The Timurid Dynasty broke into fragments, such as the Khanate of Bukhara, the Khanate of Khiva, the Mughal Empire, the Khanate of Kokand etc., that would later give rise to the Uzbek and Qazak Khanates. Interestingly, the original Uzbek Khanate extended much in Kazakhstan from 1428 to 1471, and hence the succeeding Qazakh Khanate superseded and gave birth to modern Kazakhstan. The Khanates existed even while the new superpower Russia was expanding up in the north, and it was by the mid-1800s when Russia took over Khiva, Bukhara, Qazaks and the Turkmens. By the end of the 19th century, Russia had engulfed everything from the Baltic to Siberia and from the Caucasus to Central Asia. The Russian Republic entering the 20th century would later transform into the Soviet Unions, among which the three autonomous Soviet Socialist Republics: Bukharan, Khorezm and Turkestan - were distributed to form the Uzbek SSR and Karakalpak ASSR. In 1990, after Uzbekistan's independence, the autonomy of Karakalpak continued to maintain its autonomy and still held the right to secede anytime it wanted to based on a nationwide referendum.
Returning to Tashkent, its history traversed through all the abovementioned policies. Its name evolved from Chach or Shash to Binkath, Chachkand, Chashkand, Tashkand, Toshkent, to the Soviet spelling of Tashkent. The city's revival occurred primarily during the Timurid dynasty and the subsequent Shaybanid dynasty in the 15th century facing numerous attacks from various clans such as the Uzbeks, Kazakhs, Persians, Mongols etc. In 1809, Tashkent was annexed to the Khanate of Kokand and was swinging between the economic power clashes between Kokand, Russia and Bukhara. In 1865, a massive Russian attack captured the city, and one Russian General, Mikhail Grigorevich Chernyayev, recommended that Tsar Alexander II declare Tashkent as an independent Khanate under Russian protection. But history was written differently, and instead of granting independence, Tashkent became the capital of the newly formed Russian Turkestan that extended from Turkmenistan to southern Kazakhstan and covered Uzbekistan, Kyrgyzstan and Tajikistan.
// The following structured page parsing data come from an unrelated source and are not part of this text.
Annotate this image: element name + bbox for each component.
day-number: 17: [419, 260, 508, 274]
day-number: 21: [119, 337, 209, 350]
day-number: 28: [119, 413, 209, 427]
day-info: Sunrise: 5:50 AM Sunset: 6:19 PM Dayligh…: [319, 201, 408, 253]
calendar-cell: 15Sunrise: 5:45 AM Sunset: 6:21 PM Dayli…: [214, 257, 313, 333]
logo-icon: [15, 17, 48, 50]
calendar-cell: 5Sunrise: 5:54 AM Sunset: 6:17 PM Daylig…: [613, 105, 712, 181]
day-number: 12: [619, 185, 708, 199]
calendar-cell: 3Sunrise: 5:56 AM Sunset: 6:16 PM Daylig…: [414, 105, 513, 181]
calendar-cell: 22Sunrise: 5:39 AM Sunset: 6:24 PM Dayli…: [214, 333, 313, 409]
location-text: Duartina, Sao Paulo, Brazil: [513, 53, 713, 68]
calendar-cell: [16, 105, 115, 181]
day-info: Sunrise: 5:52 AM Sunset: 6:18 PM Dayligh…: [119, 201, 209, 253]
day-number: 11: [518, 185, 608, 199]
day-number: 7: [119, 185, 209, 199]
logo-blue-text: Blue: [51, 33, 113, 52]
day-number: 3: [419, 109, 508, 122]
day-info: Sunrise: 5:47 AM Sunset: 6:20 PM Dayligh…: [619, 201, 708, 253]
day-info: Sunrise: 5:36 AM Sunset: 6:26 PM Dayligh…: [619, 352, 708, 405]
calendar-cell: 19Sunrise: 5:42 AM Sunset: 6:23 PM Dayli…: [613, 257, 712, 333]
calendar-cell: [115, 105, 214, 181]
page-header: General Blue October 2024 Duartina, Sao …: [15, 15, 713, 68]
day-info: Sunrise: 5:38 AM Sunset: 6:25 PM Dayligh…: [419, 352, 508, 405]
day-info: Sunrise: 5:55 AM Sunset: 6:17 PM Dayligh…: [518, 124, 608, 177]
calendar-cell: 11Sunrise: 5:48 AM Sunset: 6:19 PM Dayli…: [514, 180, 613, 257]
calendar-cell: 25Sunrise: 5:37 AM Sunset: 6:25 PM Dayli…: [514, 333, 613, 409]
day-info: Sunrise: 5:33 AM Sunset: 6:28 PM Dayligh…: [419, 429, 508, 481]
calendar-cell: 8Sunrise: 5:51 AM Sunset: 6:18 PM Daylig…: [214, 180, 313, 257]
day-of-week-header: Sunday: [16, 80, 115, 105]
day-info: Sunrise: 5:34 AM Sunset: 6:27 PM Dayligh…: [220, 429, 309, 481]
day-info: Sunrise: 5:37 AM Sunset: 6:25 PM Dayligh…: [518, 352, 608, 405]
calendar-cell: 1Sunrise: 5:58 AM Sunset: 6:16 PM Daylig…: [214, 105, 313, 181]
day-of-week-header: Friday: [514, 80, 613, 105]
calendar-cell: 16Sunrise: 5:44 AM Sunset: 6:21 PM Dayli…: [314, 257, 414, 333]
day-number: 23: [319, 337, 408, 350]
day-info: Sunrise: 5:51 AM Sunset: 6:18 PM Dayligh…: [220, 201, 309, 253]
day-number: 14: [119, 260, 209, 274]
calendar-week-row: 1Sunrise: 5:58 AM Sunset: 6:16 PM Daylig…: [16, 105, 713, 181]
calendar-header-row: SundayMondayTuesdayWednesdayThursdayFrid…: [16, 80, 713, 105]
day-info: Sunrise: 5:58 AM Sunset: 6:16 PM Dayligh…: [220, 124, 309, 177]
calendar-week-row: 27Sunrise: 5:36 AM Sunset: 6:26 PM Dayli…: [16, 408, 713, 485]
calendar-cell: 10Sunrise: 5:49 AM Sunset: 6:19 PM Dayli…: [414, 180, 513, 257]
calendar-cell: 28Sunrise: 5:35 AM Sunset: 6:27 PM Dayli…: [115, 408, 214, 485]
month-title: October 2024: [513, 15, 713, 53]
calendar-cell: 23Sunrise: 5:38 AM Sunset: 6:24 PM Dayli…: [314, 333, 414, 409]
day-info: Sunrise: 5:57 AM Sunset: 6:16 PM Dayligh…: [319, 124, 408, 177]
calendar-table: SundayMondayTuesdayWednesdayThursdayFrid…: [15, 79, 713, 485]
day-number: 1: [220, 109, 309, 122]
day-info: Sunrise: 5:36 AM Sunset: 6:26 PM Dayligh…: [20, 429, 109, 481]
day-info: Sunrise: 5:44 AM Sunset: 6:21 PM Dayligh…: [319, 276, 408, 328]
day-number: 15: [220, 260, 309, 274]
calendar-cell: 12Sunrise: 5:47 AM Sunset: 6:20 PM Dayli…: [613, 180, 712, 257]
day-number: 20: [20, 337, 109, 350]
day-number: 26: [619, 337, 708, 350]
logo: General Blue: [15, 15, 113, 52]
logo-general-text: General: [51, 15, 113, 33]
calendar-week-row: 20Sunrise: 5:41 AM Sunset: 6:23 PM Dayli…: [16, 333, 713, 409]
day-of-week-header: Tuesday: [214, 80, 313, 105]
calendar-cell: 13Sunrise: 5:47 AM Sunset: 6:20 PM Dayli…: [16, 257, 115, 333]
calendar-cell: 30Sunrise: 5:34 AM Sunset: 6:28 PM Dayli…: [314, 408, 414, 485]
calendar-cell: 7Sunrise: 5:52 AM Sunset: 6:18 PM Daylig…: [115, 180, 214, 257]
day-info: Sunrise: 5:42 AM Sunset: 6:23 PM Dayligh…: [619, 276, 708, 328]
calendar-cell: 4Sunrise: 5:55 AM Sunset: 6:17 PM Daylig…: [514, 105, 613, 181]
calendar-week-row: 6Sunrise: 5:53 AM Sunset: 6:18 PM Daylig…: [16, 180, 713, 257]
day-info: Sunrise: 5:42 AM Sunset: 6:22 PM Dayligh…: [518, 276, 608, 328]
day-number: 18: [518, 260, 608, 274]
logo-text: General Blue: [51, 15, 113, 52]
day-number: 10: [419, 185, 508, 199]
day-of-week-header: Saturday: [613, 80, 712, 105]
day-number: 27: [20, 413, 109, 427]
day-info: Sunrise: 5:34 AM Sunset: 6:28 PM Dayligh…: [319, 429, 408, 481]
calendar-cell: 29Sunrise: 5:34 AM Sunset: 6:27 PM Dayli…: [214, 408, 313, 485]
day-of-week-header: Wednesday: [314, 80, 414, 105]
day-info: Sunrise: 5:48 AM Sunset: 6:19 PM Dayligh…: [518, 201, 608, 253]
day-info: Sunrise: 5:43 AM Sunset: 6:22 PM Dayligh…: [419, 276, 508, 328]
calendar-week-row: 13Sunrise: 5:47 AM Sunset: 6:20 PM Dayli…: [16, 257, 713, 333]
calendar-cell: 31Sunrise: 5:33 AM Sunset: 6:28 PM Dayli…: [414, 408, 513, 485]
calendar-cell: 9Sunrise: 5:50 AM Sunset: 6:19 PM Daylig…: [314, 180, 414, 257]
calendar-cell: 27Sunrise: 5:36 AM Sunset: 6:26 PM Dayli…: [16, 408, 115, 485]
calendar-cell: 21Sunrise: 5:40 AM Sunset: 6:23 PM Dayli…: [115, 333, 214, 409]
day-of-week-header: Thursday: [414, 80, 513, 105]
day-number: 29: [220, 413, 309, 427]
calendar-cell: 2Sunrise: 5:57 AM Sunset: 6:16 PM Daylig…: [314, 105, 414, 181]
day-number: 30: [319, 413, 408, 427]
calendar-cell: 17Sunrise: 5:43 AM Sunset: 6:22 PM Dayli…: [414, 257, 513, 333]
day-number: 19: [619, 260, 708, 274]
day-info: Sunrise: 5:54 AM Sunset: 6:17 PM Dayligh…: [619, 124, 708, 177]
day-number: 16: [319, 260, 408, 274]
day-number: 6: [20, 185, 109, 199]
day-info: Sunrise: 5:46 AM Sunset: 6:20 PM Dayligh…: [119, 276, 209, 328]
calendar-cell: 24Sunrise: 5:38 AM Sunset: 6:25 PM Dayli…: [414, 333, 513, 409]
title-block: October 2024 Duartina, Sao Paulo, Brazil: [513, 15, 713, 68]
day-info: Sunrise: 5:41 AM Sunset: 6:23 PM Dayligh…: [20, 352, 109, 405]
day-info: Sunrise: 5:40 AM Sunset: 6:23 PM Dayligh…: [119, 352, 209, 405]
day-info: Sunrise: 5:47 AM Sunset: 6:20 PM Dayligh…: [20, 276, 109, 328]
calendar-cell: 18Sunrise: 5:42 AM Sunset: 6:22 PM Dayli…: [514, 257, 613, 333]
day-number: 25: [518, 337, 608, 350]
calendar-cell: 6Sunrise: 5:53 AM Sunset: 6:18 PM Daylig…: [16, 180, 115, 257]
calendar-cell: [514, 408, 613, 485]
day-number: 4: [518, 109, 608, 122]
This political entity would later break into autonomous pieces forming the premise of Central Asian politics under the Russians and, later, the Soviets.
Tashkent has a strong Indian connection that goes back to 1966 when a pact between India and Pakistan was signed to seek a solution to the Indo-Pak war in 1965. The two countries had been clashing on the issue of Kashmir since the two nations gained independence in 1947, and the 1966 pact was intervened by the Soviet Union and the United States to find a permanent solution. Unfortunately, the pact achieved little success, and suspicions rose immediately when the then-Indian Prime Minister, Lal Bahadur Shastri, was declared dead days after the pact was signed at Tashkent. The mystery behind his death is yet to be resolved.